(Problem description):
I'd like the records transcribed exactly, leaving the images out.

(Source material):
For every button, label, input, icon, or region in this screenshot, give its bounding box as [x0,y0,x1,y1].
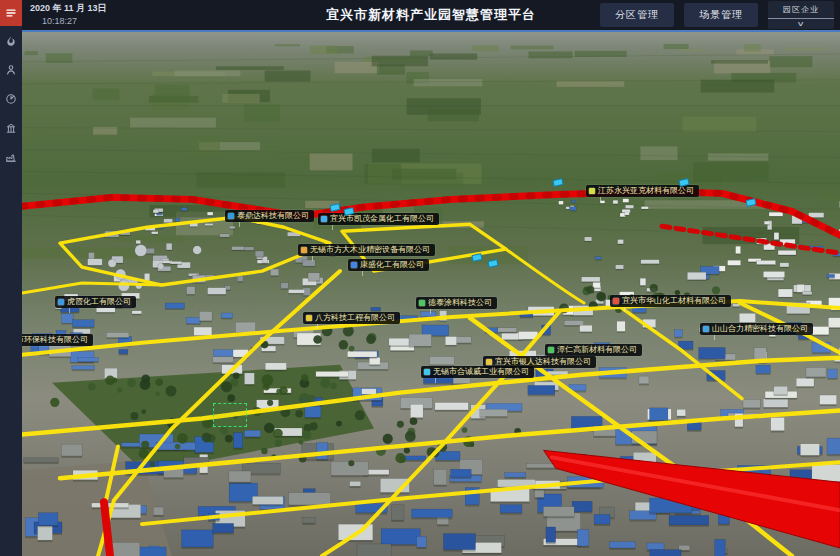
toolbar-item-gauge[interactable] [0,84,22,113]
bank-icon [5,122,17,134]
map-3d-view[interactable]: 泰鼎达科技有限公司宜兴市凯茂金属化工有限公司无锡市方大木业精密设备有限公司康盛化… [22,30,840,556]
company-marker-icon [703,326,709,332]
chevron-down-icon: ∨ [797,19,805,28]
company-label[interactable]: 宜兴市凯茂金属化工有限公司 [318,213,439,225]
company-marker-icon [58,299,64,305]
map-canvas[interactable] [22,32,840,556]
fire-icon [5,35,17,47]
company-name: 宜兴市华山化工材料有限公司 [622,296,726,306]
company-marker-icon [321,216,327,222]
zone-management-button[interactable]: 分区管理 [600,3,674,27]
toolbar-item-fire[interactable] [0,26,22,55]
company-label[interactable]: 八方科技工程有限公司 [303,312,400,324]
company-name: 山山合力精密科技有限公司 [712,324,808,334]
company-label[interactable]: 泰鼎达科技有限公司 [225,210,314,222]
company-marker-icon [486,359,492,365]
company-label[interactable]: 宜兴市环保科技有限公司 [22,334,93,346]
company-name: 泰鼎达科技有限公司 [237,211,309,221]
park-enterprise-dropdown[interactable]: 园区企业 ∨ [768,1,834,29]
company-label[interactable]: 康盛化工有限公司 [348,259,429,271]
company-marker-icon [613,298,619,304]
factory-icon [5,151,17,163]
company-marker-icon [301,247,307,253]
top-bar: 2020 年 11 月 13日 10:18:27 宜兴市新材料产业园智慧管理平台… [22,0,840,30]
person-icon [5,64,17,76]
company-name: 江苏永兴亚克材料有限公司 [598,186,694,196]
company-marker-icon [306,315,312,321]
company-name: 潭仁高新材料有限公司 [557,345,637,355]
company-marker-icon [424,369,430,375]
company-label[interactable]: 德泰涂料科技公司 [416,297,497,309]
company-name: 八方科技工程有限公司 [315,313,395,323]
datetime-block: 2020 年 11 月 13日 10:18:27 [30,4,107,26]
company-marker-icon [228,213,234,219]
date-label: 2020 年 11 月 13日 [30,4,107,13]
company-label[interactable]: 宜兴市华山化工材料有限公司 [610,295,731,307]
company-label[interactable]: 虎霞化工有限公司 [55,296,136,308]
toolbar-item-bank[interactable] [0,113,22,142]
company-label[interactable]: 江苏永兴亚克材料有限公司 [586,185,699,197]
company-marker-icon [589,188,595,194]
toolbar-item-factory[interactable] [0,142,22,171]
gauge-icon [5,93,17,105]
company-marker-icon [548,347,554,353]
company-name: 无锡市方大木业精密设备有限公司 [310,245,430,255]
company-name: 宜兴市环保科技有限公司 [22,335,88,345]
company-label[interactable]: 潭仁高新材料有限公司 [545,344,642,356]
selection-box [213,403,247,427]
company-label[interactable]: 无锡市合诚威工业有限公司 [421,366,534,378]
company-marker-icon [419,300,425,306]
company-name: 无锡市合诚威工业有限公司 [433,367,529,377]
menu-button[interactable] [0,0,22,26]
company-name: 康盛化工有限公司 [360,260,424,270]
company-marker-icon [351,262,357,268]
time-label: 10:18:27 [42,17,107,26]
app-root: 2020 年 11 月 13日 10:18:27 宜兴市新材料产业园智慧管理平台… [0,0,840,556]
company-label[interactable]: 无锡市方大木业精密设备有限公司 [298,244,435,256]
header-actions: 分区管理场景管理 园区企业 ∨ [600,1,834,29]
dropdown-label: 园区企业 [783,3,819,18]
scene-management-button[interactable]: 场景管理 [684,3,758,27]
company-name: 德泰涂料科技公司 [428,298,492,308]
toolbar-item-person[interactable] [0,55,22,84]
menu-icon [5,7,17,19]
left-toolbar [0,0,22,556]
company-name: 虎霞化工有限公司 [67,297,131,307]
company-label[interactable]: 山山合力精密科技有限公司 [700,323,813,335]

(Result below):
For every button, label, input, icon, or region in this screenshot, give its bounding box as [x0,y0,x1,y1].
toolbar-item-gauge[interactable] [0,84,22,113]
bank-icon [5,122,17,134]
map-3d-view[interactable]: 泰鼎达科技有限公司宜兴市凯茂金属化工有限公司无锡市方大木业精密设备有限公司康盛化… [22,30,840,556]
company-marker-icon [703,326,709,332]
chevron-down-icon: ∨ [797,19,805,28]
company-label[interactable]: 宜兴市凯茂金属化工有限公司 [318,213,439,225]
company-marker-icon [58,299,64,305]
map-canvas[interactable] [22,32,840,556]
fire-icon [5,35,17,47]
company-name: 宜兴市华山化工材料有限公司 [622,296,726,306]
company-marker-icon [321,216,327,222]
zone-management-button[interactable]: 分区管理 [600,3,674,27]
toolbar-item-fire[interactable] [0,26,22,55]
company-label[interactable]: 八方科技工程有限公司 [303,312,400,324]
company-name: 山山合力精密科技有限公司 [712,324,808,334]
company-label[interactable]: 泰鼎达科技有限公司 [225,210,314,222]
company-marker-icon [486,359,492,365]
company-label[interactable]: 宜兴市环保科技有限公司 [22,334,93,346]
company-name: 泰鼎达科技有限公司 [237,211,309,221]
park-enterprise-dropdown[interactable]: 园区企业 ∨ [768,1,834,29]
company-label[interactable]: 康盛化工有限公司 [348,259,429,271]
company-marker-icon [613,298,619,304]
factory-icon [5,151,17,163]
company-marker-icon [301,247,307,253]
top-bar: 2020 年 11 月 13日 10:18:27 宜兴市新材料产业园智慧管理平台… [22,0,840,30]
person-icon [5,64,17,76]
company-name: 江苏永兴亚克材料有限公司 [598,186,694,196]
company-marker-icon [306,315,312,321]
company-name: 潭仁高新材料有限公司 [557,345,637,355]
company-marker-icon [424,369,430,375]
company-label[interactable]: 德泰涂料科技公司 [416,297,497,309]
company-name: 八方科技工程有限公司 [315,313,395,323]
datetime-block: 2020 年 11 月 13日 10:18:27 [30,4,107,26]
company-marker-icon [228,213,234,219]
date-label: 2020 年 11 月 13日 [30,4,107,13]
company-label[interactable]: 宜兴市华山化工材料有限公司 [610,295,731,307]
company-label[interactable]: 虎霞化工有限公司 [55,296,136,308]
toolbar-item-bank[interactable] [0,113,22,142]
company-label[interactable]: 江苏永兴亚克材料有限公司 [586,185,699,197]
company-marker-icon [589,188,595,194]
toolbar-item-factory[interactable] [0,142,22,171]
gauge-icon [5,93,17,105]
company-marker-icon [548,347,554,353]
company-name: 无锡市方大木业精密设备有限公司 [310,245,430,255]
company-name: 宜兴市环保科技有限公司 [22,335,88,345]
company-label[interactable]: 潭仁高新材料有限公司 [545,344,642,356]
selection-box [213,403,247,427]
company-label[interactable]: 无锡市合诚威工业有限公司 [421,366,534,378]
company-marker-icon [419,300,425,306]
company-name: 无锡市合诚威工业有限公司 [433,367,529,377]
menu-button[interactable] [0,0,22,26]
company-name: 康盛化工有限公司 [360,260,424,270]
company-marker-icon [351,262,357,268]
time-label: 10:18:27 [42,17,107,26]
app-root: 2020 年 11 月 13日 10:18:27 宜兴市新材料产业园智慧管理平台… [0,0,840,556]
company-label[interactable]: 无锡市方大木业精密设备有限公司 [298,244,435,256]
header-actions: 分区管理场景管理 园区企业 ∨ [600,1,834,29]
dropdown-label: 园区企业 [783,3,819,18]
scene-management-button[interactable]: 场景管理 [684,3,758,27]
company-name: 德泰涂料科技公司 [428,298,492,308]
toolbar-item-person[interactable] [0,55,22,84]
menu-icon [5,7,17,19]
left-toolbar [0,0,22,556]
company-name: 虎霞化工有限公司 [67,297,131,307]
company-label[interactable]: 山山合力精密科技有限公司 [700,323,813,335]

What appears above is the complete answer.